Putting psychology into practice raises ethical issues that the BPS Code of Ethics and Conduct (built on respect, competence, responsibility and integrity) is designed to manage.
| Ethical Issue | Where it bites | Concern |
|---|---|---|
| Informed consent | All therapies | Clients must understand the nature, aims and risks of treatment before agreeing |
| Confidentiality | All therapies | Client information must be protected, save where there is a serious risk of harm |
| Right to withdraw | All therapies | Clients must be free to end treatment at any time without pressure |
| Potential for harm | Flooding, aversion therapy | Deliberately distressing techniques must be justified and carefully managed |
| Power imbalance / suggestion | Psychoanalysis | The analyst's interpretations may be imposed on a client who feels unable to disagree |
| Cultural sensitivity | All therapies | A treatment developed in one culture may be inappropriate or ineffective in another |
| Social control | Token economies | Reinforcing institutional compliance can shade into controlling people for the institution's convenience |
Exam Tip: Ethics are especially pointed for aversion therapy and flooding (which deliberately cause distress) and for psychoanalysis (where unchallenged interpretation creates a power imbalance). Token economies raise the distinct issue of social control — managing behaviour for the institution rather than the individual — and the gains may not generalise outside the institution once tokens stop.

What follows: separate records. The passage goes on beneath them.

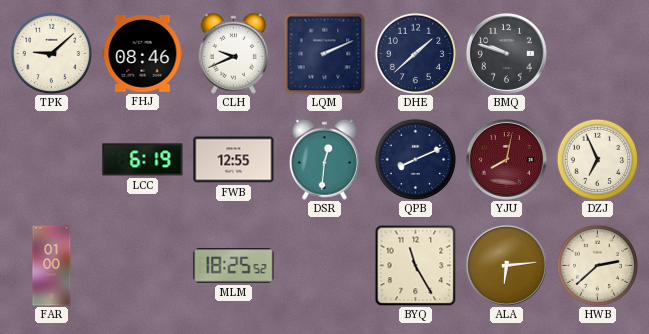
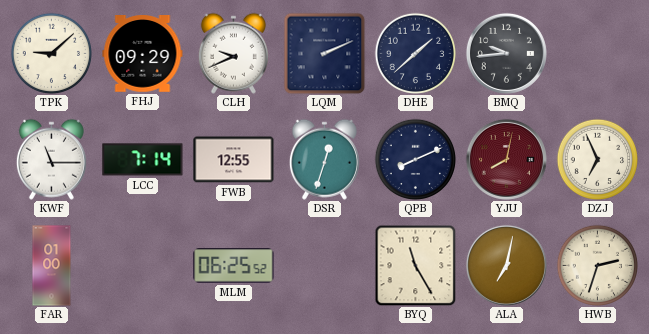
FHJ: 08:46 -> 09:29
BMQ: 9:48 -> 9:44
KWF: none -> 11:15
LCC: 6:19 -> 7:14
DSR: 12:31 -> 12:33
MLM: 18:25 -> 06:25
ALA: 6:14 -> 7:02
HWB: 2:38 -> 2:33
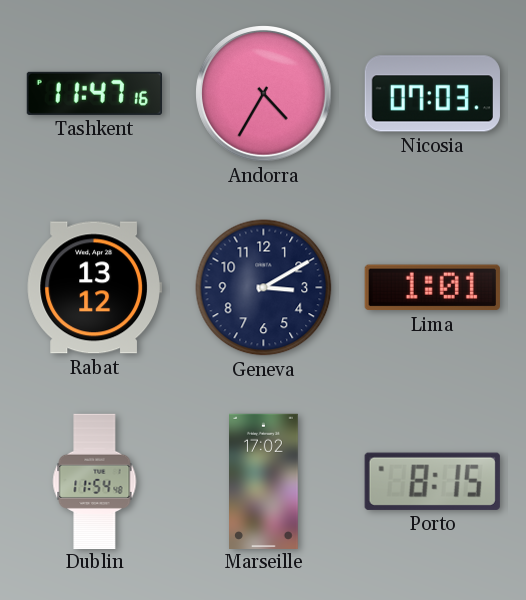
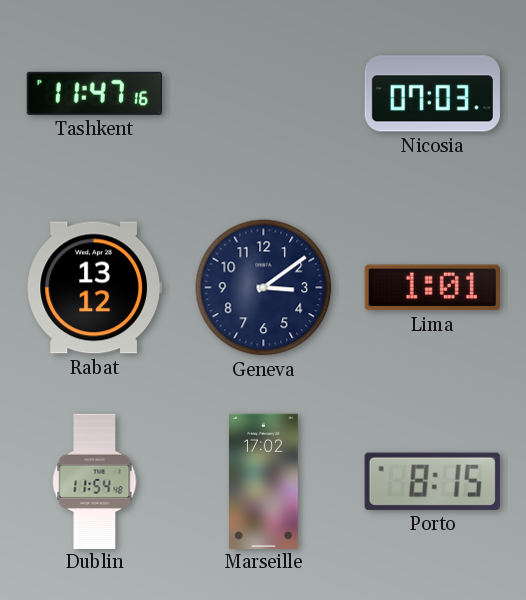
Andorra: 4:35 -> none
Geneva: 3:10 -> 3:09
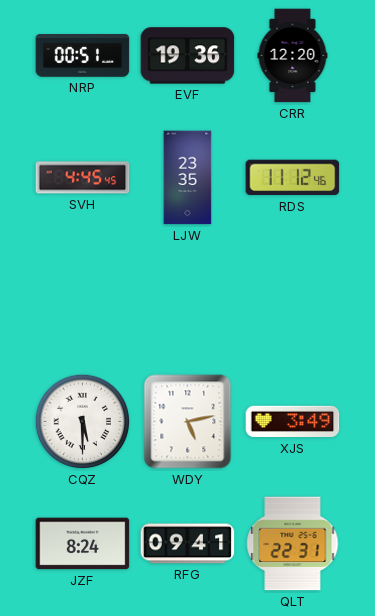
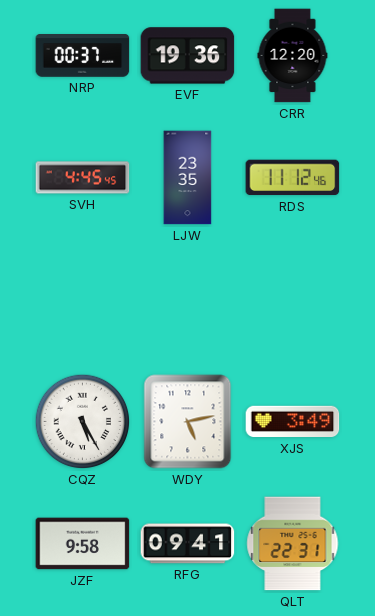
NRP: 00:51 -> 00:37
CQZ: 5:30 -> 5:25
JZF: 8:24 -> 9:58
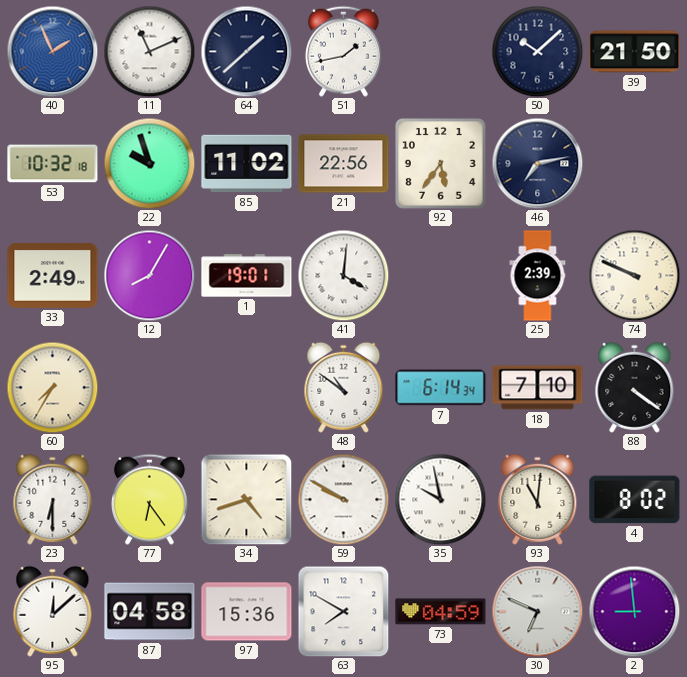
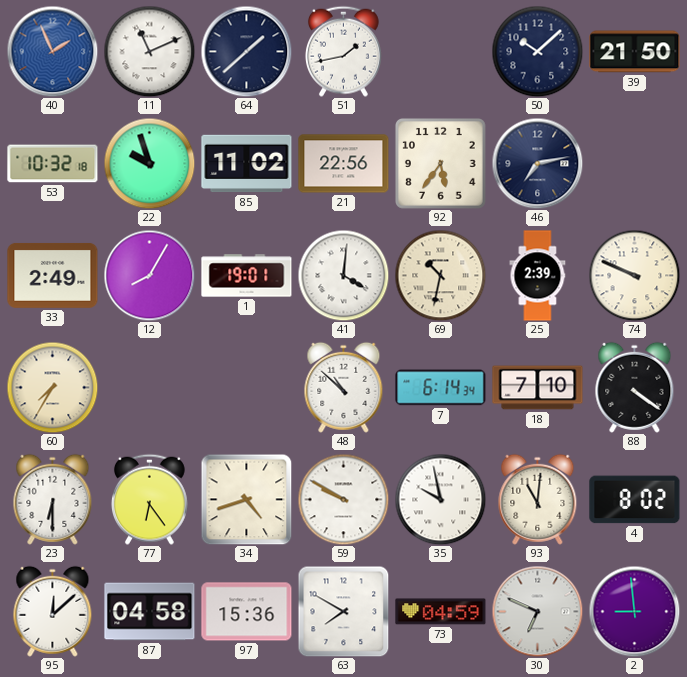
69: none -> 10:32
48: 10:51 -> 10:52
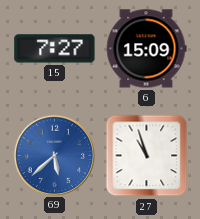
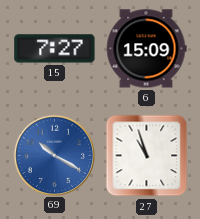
69: 5:38 -> 10:20
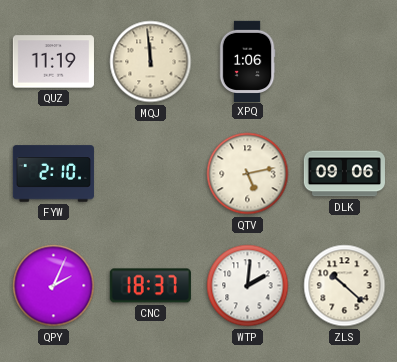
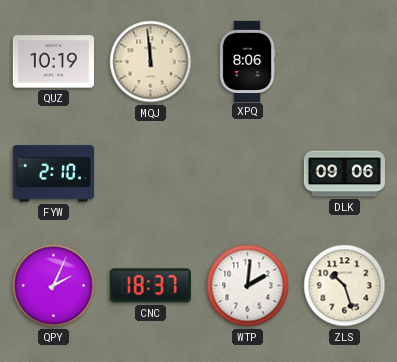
QUZ: 11:19 -> 10:19
XPQ: 1:06 -> 8:06
QTV: 5:13 -> none
ZLS: 10:22 -> 10:27
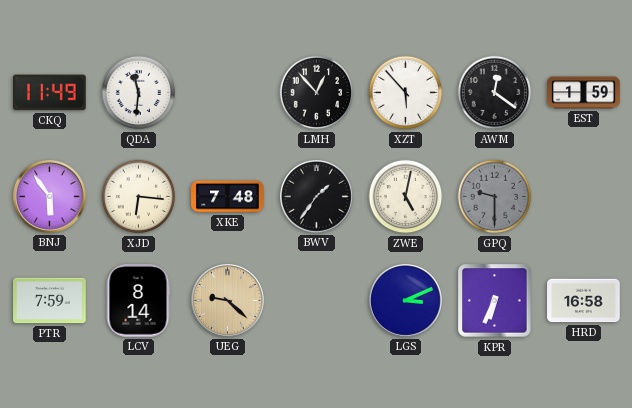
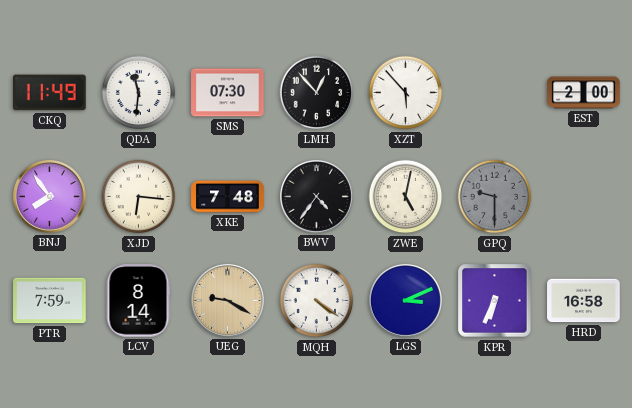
SMS: none -> 07:30
AWM: 12:21 -> none
EST: 1:59 -> 2:00
BNJ: 5:54 -> 7:54
BWV: 1:36 -> 4:36
UEG: 9:22 -> 9:20
MQH: none -> 4:21
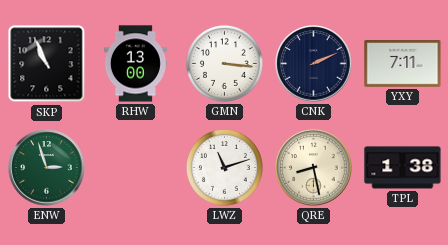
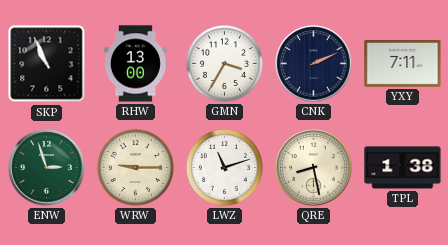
GMN: 3:16 -> 3:35
WRW: none -> 9:15
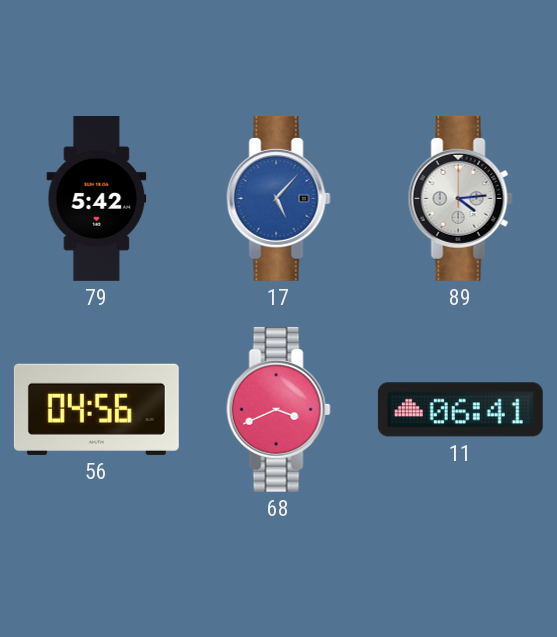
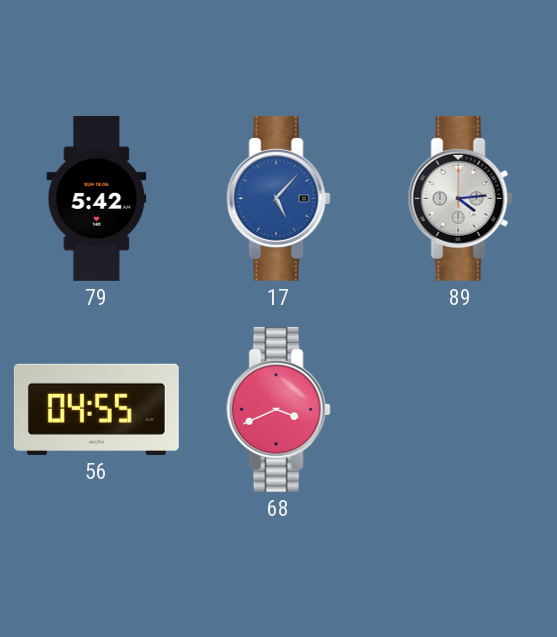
56: 04:56 -> 04:55
11: 06:41 -> none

Key Definition: Evidence-based practice — the principle that treatment decisions should be guided by the best available research evidence, integrated with clinical expertise and the patient's own preferences and values.
Modern clinical psychology is evidence-based and, in the UK, steered by NICE.
Key Definition: NICE (National Institute for Health and Care Excellence) — an independent body that produces evidence-based guidelines for health and social care in England and Wales, including recommended treatments for mental-health conditions.
| Condition | NICE-recommended treatment(s) |
|---|---|
| Mild-to-moderate depression | CBT, guided self-help, exercise |
| Severe depression | CBT plus antidepressant medication (SSRIs) |
| Generalised anxiety disorder | CBT, applied relaxation, SSRIs/SNRIs |
| Phobias | CBT including exposure (systematic desensitisation) |
| Schizophrenia | Antipsychotic medication plus CBT for psychosis plus family intervention |
| OCD | CBT with exposure and response prevention; SSRIs if severe |
| PTSD | Trauma-focused CBT or EMDR |
The striking feature of these guidelines is how often the recommended treatment is combined — typically a psychological therapy (cognitive/behavioural) with a biological one (drugs) — which is the clinical face of the eclecticism and biopsychosocial thinking discussed in the comparison lesson.